In ancient Egypt the scorpio was associated to the scorpion goddess Serket (Selket, Serqet), whose name translated as 'She who causes the throat to breath'. Serket was shown as a beautiful woman with a scorpion on her head, or as a scorpion with a woman's head. Her scorpions could be deadly little killers, but had their good tasks, as well. Legends tell that Serket sent seven of them to protect Isis from Seth, and some others to fight the demons that were threatening Ra.
Having a reputation as both destroyer and helper, Serket was worshipped as the helper of women in childbirth, and as a healer who cured the innocent that were 'accidently' bitten by scorpions. In early times she was viewed as a tutelary goddess of the dead who protected the canopic jars that contained the viscera of the deceased.

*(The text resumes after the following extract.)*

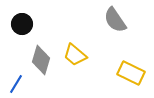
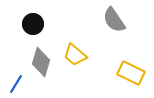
gray semicircle: moved 1 px left
black circle: moved 11 px right
gray diamond: moved 2 px down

Like Isis, whose association with the constellation Virgo survived in her wings, Serket's name left its traces in Scorpio. 'She who causes the throat to breath' - it is amazing that even in our days the most common astrology takes the Scorpio as the constellation which is responsible for throat and breathing.
Some early Egyptian records called the constellation a serpent, but the serpent soon got its own images in the constellations Serpent and Ophiuchus. Ancient Babylonians had the legend of the scorpion men who were the children of the dragon mother Tiamat, deadly warriors on one side and sacred guardians of the sun on the other, showing the same double meaning that Serket had later.
The Greek mythology connected Scorpio with the scorpion that was sent by Apollon to kill the hunter Orion, who was told to be a very attractive guy and Apollon went jealous seeing him hunting with his sister Artemis. The scorpion killed Orion and Zeus placed them both in the sky.